===== DATA EXCERPTS =====

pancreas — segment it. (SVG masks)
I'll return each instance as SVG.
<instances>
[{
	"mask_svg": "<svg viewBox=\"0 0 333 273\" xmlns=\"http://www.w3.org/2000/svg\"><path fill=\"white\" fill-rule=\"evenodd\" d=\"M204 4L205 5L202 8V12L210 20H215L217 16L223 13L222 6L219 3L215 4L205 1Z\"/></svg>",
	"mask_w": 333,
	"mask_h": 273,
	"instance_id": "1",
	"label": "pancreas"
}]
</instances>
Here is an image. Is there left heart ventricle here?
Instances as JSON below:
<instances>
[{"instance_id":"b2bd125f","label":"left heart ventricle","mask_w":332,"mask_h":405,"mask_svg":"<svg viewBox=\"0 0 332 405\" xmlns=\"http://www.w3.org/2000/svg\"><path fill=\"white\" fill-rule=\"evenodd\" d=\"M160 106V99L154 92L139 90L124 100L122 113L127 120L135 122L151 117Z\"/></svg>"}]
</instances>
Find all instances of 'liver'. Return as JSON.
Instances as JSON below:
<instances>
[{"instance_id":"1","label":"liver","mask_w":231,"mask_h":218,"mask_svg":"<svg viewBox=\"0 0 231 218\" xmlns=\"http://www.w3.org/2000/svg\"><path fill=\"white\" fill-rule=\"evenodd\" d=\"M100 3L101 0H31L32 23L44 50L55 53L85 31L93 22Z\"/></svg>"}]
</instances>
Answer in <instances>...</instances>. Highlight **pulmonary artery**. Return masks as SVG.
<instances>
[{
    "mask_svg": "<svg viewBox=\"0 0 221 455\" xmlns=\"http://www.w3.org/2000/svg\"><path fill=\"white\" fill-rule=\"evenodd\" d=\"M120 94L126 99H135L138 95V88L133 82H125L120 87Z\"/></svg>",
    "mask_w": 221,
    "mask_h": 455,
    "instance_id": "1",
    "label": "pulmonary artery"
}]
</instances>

=====

AIM OF THE EXERCISE:
Retype the lines from the one containing "Answer in <instances>...</instances>." to the last line above. Change nothing and include no others.

OUTPUT OF THE TASK:
Answer in <instances>...</instances>. Highlight **pulmonary artery**. Return masks as SVG.
<instances>
[{
    "mask_svg": "<svg viewBox=\"0 0 221 455\" xmlns=\"http://www.w3.org/2000/svg\"><path fill=\"white\" fill-rule=\"evenodd\" d=\"M120 94L126 99H135L138 95V88L133 82H125L120 87Z\"/></svg>",
    "mask_w": 221,
    "mask_h": 455,
    "instance_id": "1",
    "label": "pulmonary artery"
}]
</instances>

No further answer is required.